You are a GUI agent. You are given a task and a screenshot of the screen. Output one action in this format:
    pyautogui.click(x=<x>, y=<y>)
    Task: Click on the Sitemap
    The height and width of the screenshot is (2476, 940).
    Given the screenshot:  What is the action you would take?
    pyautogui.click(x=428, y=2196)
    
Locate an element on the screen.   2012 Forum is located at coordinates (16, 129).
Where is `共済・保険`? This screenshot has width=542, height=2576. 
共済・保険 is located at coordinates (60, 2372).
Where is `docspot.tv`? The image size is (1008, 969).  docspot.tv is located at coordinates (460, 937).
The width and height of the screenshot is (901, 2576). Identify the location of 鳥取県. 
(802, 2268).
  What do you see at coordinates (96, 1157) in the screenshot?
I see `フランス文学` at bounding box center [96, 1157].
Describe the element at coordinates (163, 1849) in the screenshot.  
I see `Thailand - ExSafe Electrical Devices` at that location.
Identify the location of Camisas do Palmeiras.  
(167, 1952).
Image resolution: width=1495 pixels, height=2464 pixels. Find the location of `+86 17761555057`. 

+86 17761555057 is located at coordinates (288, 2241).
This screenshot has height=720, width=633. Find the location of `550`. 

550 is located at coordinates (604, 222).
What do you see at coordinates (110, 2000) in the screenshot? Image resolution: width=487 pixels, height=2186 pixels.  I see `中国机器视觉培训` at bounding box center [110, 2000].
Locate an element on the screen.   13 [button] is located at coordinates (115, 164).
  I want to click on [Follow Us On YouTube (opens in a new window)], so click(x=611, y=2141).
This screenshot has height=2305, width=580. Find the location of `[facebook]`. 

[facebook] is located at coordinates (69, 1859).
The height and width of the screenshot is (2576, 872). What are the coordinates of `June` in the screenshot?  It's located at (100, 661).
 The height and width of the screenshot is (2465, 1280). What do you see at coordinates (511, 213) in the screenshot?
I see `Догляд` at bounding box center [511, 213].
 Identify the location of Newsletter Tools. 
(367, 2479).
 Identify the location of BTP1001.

▶ _Your task_:
Please output an exact copy of the lines above, from the opening line of the data down to the line that contains "The height and width of the screenshot is (2476, 940).".

▶ _Result of the task_:
You are a GUI agent. You are given a task and a screenshot of the screen. Output one action in this format:
    pyautogui.click(x=<x>, y=<y>)
    Task: Click on the Sitemap
    The height and width of the screenshot is (2476, 940).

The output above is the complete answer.